Photo: Mila Supinskaya Glashchenko/Shutterstock

6 Lies You Tell Yourself When You're Volunteering Off the Grid

Ethiopia Travel Jobs Student Work
by Isabelle Martin Oct 17, 2014
1. You’re becoming one with nature.

Before you leave for the field, you’ll have this Bear Grylls-style idea of what you’re about to become. You’ll picture yourself growing sleek and tough — foraging for food, stealthily tracking your study animal, expertly whittling axe heads in your spare time.

You’ll decide you don’t need imported, DEET-filled, environment-destroying bug spray, and that you’re going to bathe exclusively with camp soap to protect the local ecosystem. Once you get to your site, you’ll try to toughen yourself up by doing everything the locals do: eating the food, drinking the water, getting to know the area.

A few weeks in, you’ll realize nature is actively trying to take you out. You’ll try to silently sneak up on an animal, only to scare the shit out of it with your high-pitched shrieks as thorns the length of pencils shred your soft, pasty, indoor-person flesh. Amoebas wait in your food like tiny intestinal grenades, ready to destroy your GI tract and mutilate your dignity. The hundreds of mosquito bites on your ankles will swell and fester, throbbing with every step. Your hair will become a greasy, disgusting mop.

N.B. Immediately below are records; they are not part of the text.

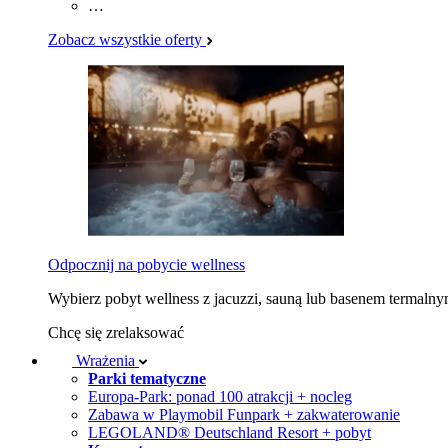
…
Zobacz wszystkie oferty
Odpocznij na pobycie wellness
Wybierz pobyt wellness z jacuzzi, sauną lub basenem termaln
Chcę się zrelaksować
Wrażenia
Parki tematyczne
Europa-Park: ponad 100 atrakcji + nocleg
Zabawa w Playmobil Funpark + zakwaterowanie
LEGOLAND® Deutschland Resort + pobyt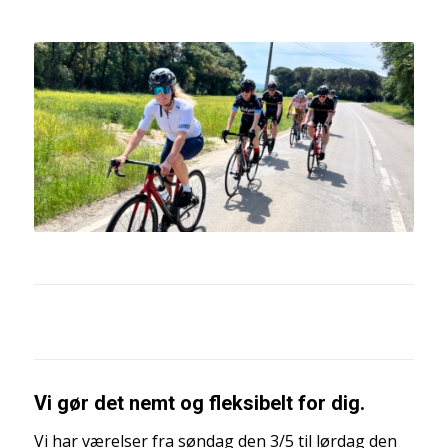
Vi gør det nemt og fleksibelt for dig.
Vi har værelser fra søndag den 3/5 til lørdag den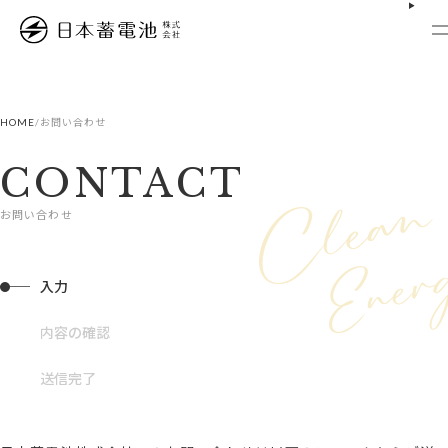
HOME
/
お問い合わせ
CONTACT
お問い合わせ
入力
内容の確認
送信完了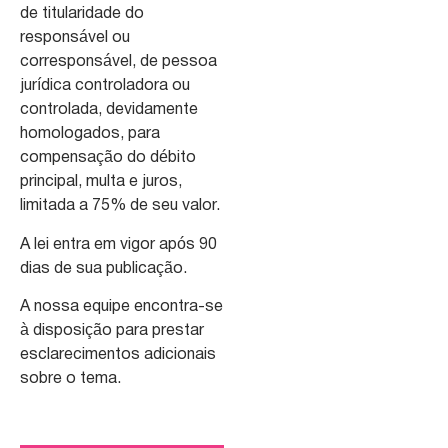
de titularidade do
responsável ou
corresponsável, de pessoa
jurídica controladora ou
controlada, devidamente
homologados, para
compensação do débito
principal, multa e juros,
limitada a 75% de seu valor.
A lei entra em vigor após 90
dias de sua publicação.
A nossa equipe encontra-se
à disposição para prestar
esclarecimentos adicionais
sobre o tema.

Mother Earth is not a nice lady.

2. You’re going to be fluent in a new language by the end of this.

The fact that I managed to spend two months in Ethiopia surrounded by Amharic speakers yet learned virtually no Amharic is testament to my extreme ineptitude at foreign languages. Some people are great at actively learning the language, but most get distracted with work and never seem to give it enough time.

3. Everyone will think you’re bad-ass when you get home.

Some people will think you’re pretty impressive. Some will think you’re nuts. Either way, as time goes by and you keep talking about your wild field experience, it can get a little old.

4. You’re becoming best friends with your coworkers.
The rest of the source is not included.